Convolution
A fundamental image processing operation that slides a kernel (small matrix) across an image, computing weighted sums at each position for blurring, edge detection, and sharpening.
Convolution is the core operation of spatial image filtering: a small matrix called a kernel slides across the image, computing a weighted sum of surrounding pixels at each position. Nearly all spatial filters - blur, sharpen, edge detection, emboss - are implemented as convolutions.
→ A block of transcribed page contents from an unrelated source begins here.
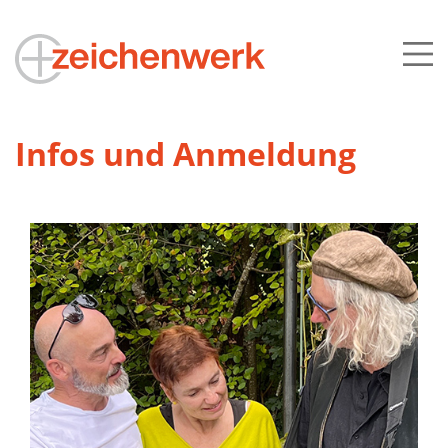
Infos und Anmeldung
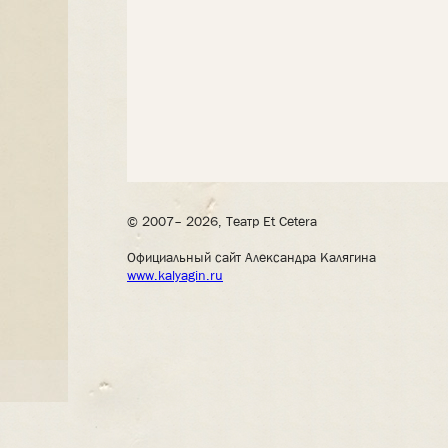
© 2007– 2026, Театр Et Cetera
Официальный сайт Александра Калягина
www.kalyagin.ru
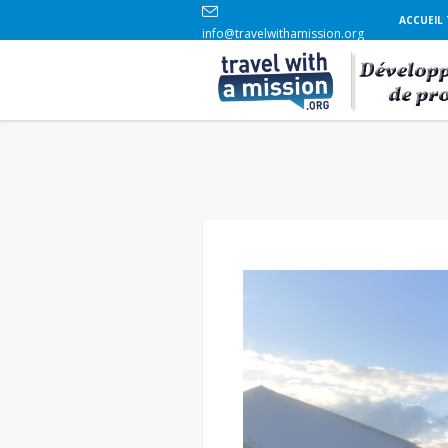
ACCUEIL
info@travelwithamission.org
+33 6 86 84 96 69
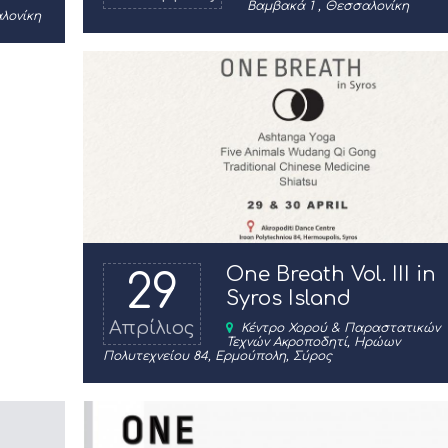
Βαμβακά 1 , Θεσσαλονίκη
λονίκη
One Breath Vol. III in
29
Syros Island
Απρίλιος
Κέντρο Χορού & Παραστατικών
Τεχνών Ακροποδητί, Ηρώων
Πολυτεχνείου 84, Ερμούπολη, Σύρος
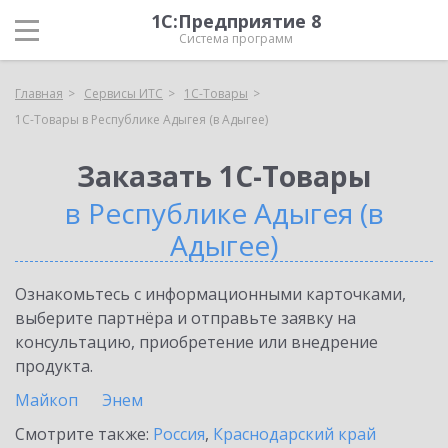
1С:Предприятие 8
Система программ
Главная
Сервисы ИТС
1С-Товары
1С-Товары в Республике Адыгея (в Адыгее)
Заказать 1С-Товары
в Республике Адыгея (в
Адыгее)
Ознакомьтесь с информационными карточками,
выберите партнёра и отправьте заявку на
консультацию, приобретение или внедрение
продукта.
Майкоп
Энем
Смотрите также:
Россия
,
Краснодарский край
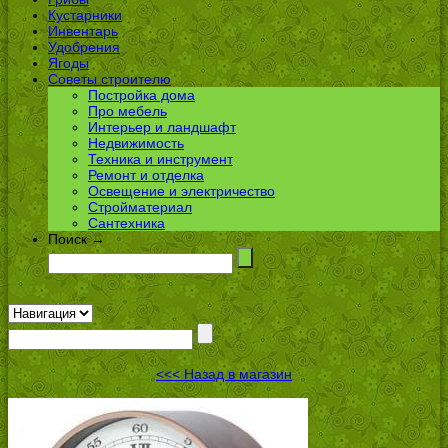
Кустарники
Инвентарь
Удобрения
Ягоды
Советы строителю
Постройка дома
Про мебель
Интерьер и ландшафт
Недвижимость
Техника и инструмент
Ремонт и отделка
Освещение и электричество
Стройматериал
Сантехника
Поиск →
<<< Назад в магазин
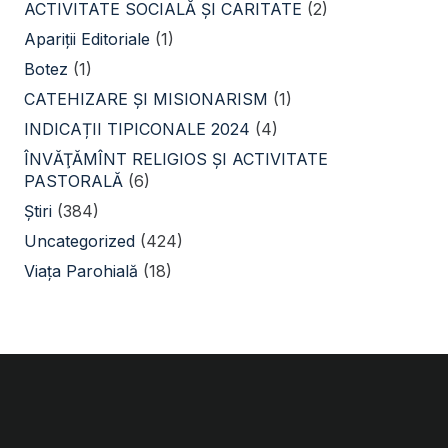
ACTIVITATE SOCIALĂ ŞI CARITATE
(2)
Apariții Editoriale
(1)
Botez
(1)
CATEHIZARE ŞI MISIONARISM
(1)
INDICAȚII TIPICONALE 2024
(4)
ÎNVĂŢĂMÎNT RELIGIOS ŞI ACTIVITATE
PASTORALĂ
(6)
Știri
(384)
Uncategorized
(424)
Viața Parohială
(18)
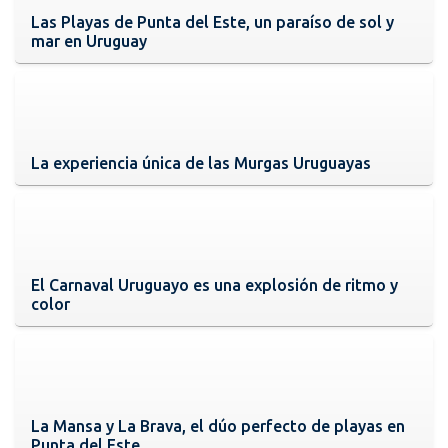
Las Playas de Punta del Este, un paraíso de sol y
mar en Uruguay
La experiencia única de las Murgas Uruguayas
El Carnaval Uruguayo es una explosión de ritmo y
color
La Mansa y La Brava, el dúo perfecto de playas en
Punta del Este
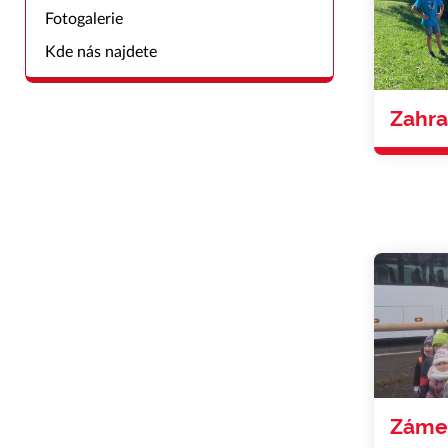
Fotogalerie
Kde nás najdete
Zahra
Záme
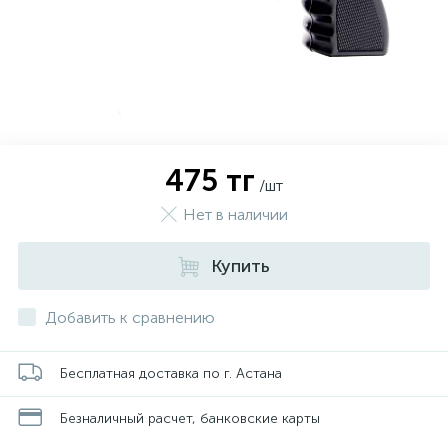
475 тг
/шт
Нет в наличии
Купить
Добавить к сравнению
Бесплатная доставка по г. Астана
Безналичный расчет, банковские карты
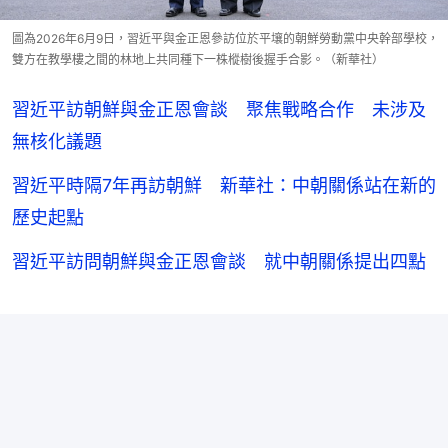
圖為2026年6月9日，習近平與金正恩參訪位於平壤的朝鮮勞動黨中央幹部學校，
雙方在教學樓之間的林地上共同種下一株樅樹後握手合影。（新華社）
習近平訪朝鮮與金正恩會談 聚焦戰略合作 未涉及
無核化議題
習近平時隔7年再訪朝鮮 新華社：中朝關係站在新的
歷史起點
習近平訪問朝鮮與金正恩會談 就中朝關係提出四點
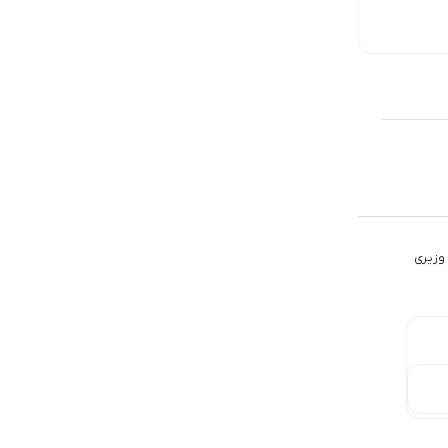
استعلام قیمت
استعلام قیمت
استعلام قیمت
تلفنی
تلفنی
تلفنی
وزیری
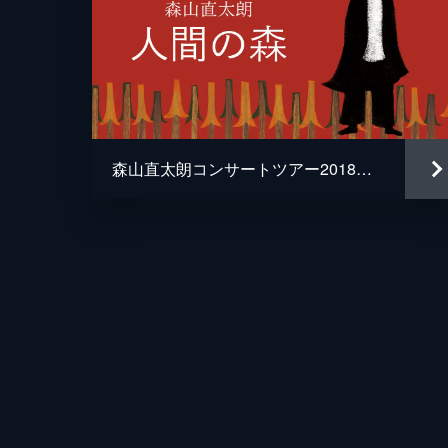
森山直太朗コンサートツアー2018〜19『人間の森』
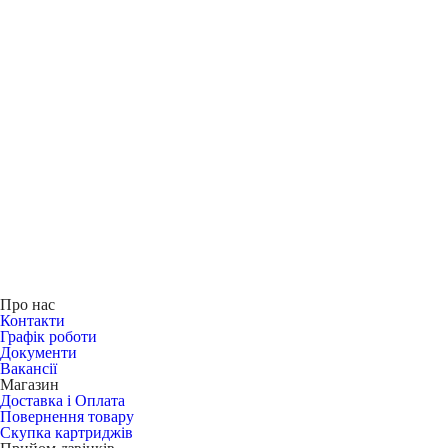
Про нас
Контакти
Графік роботи
Документи
Вакансії
Магазин
Доставка і Оплата
Повернення товару
Скупка картриджів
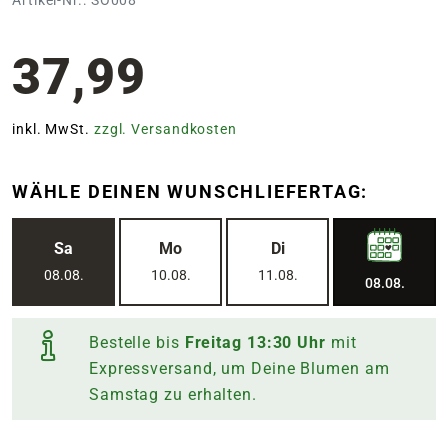
37,99
inkl. MwSt.
zzgl. Versandkosten
WÄHLE DEINEN WUNSCHLIEFERTAG:
Sa
Mo
Di
08.08.
10.08.
11.08.
08.08.
Bestelle bis
Freitag
13:30
Uhr
mit
Expressversand, um Deine Blumen am
Samstag
zu erhalten.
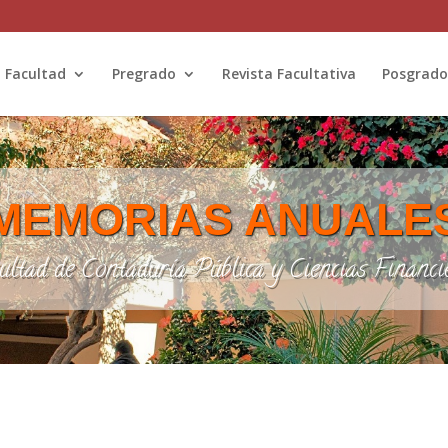
Facultad
Pregrado
Revista Facultativa
Posgrado
MEMORIAS ANUALE
ultad de Contaduría Pública y Ciencias Financi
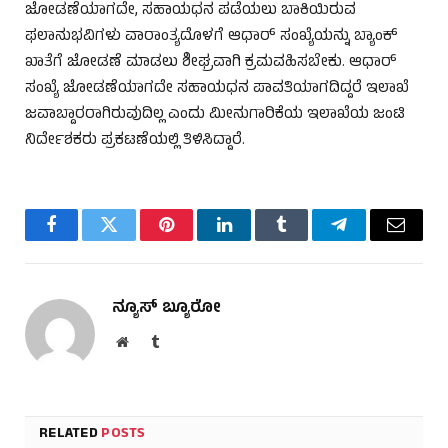
ಜೋಡಣೆಯಾಗದೇ, ಸಹಾಯಧನ ಪಡೆಯಲು ಬಾಕಿಯಿರುವ
ಫಲಾನುಭವಿಗಳು ವಾರಾಂತ್ಯದೊಳಗೆ ಆಧಾರ್ ಸಂಖ್ಯೆಯನ್ನು ಬ್ಯಾಂಕ್
ಖಾತೆಗೆ ಜೋಡಣೆ ಮಾಡಲು ಶೀಘ್ರವಾಗಿ ಕ್ರಮವಹಿಸಬೇಕು. ಆಧಾರ್
ಸಂಖ್ಯೆ ಜೋಡಣೆಯಾಗದೇ ಸಹಾಯಧನ ಪಾವತಿಯಾಗದಿದ್ದರೆ ಇಲಾಖೆ
ಜವಾಬ್ದಾರರಾಗಿರುವುದಿಲ್ಲ ಎಂದು ಮೀನುಗಾರಿಕೆಯ ಇಲಾಖೆಯ ಜಂಟಿ
ನಿರ್ದೇಶಕರು ಪ್ರಕಟಣೆಯಲ್ಲಿ ತಿಳಿಸಿದ್ದಾರೆ.
Facebook
Twitter
Pinterest
LinkedIn
Tumblr
Telegram
Email
ನ್ಯೂಸ್ ಬ್ಯೂರೋ
Website
Tumblr
RELATED
POSTS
The convolution procedure:
- Slide the kernel (e.g. 3×3) across the image from top-left to bottom-right, one pixel at a time
- At each position, multiply each kernel element by the corresponding pixel value
- Sum all products to produce the output pixel value
- Repeat for every pixel in the image
Representative kernels and their effects:
- Box filter: All elements equal
1/9in a 3×3 kernel. Produces simple averaging blur - Gaussian filter: Weights follow a Gaussian distribution. Creates natural blur and is optimal for noise reduction
- Sobel filter: Detects horizontal and vertical edges by approximating first-order derivatives
- Laplacian filter: Detects edges in all directions via second-order derivatives. Zero-crossings indicate edge locations
- Unsharp mask: Subtracts a blurred version from the original to enhance sharpness. A staple in print and photography
Computationally, applying an N×N kernel to an M×M image requires O(M²N²) operations. For large kernels, converting to frequency domain (FFT) multiplication is faster. Separable kernels like Gaussian can be decomposed into two 1D passes, reducing complexity to O(M²N).
Deep learning CNNs (Convolutional Neural Networks) use the same convolution operation, but learn kernel values automatically through training rather than manual design.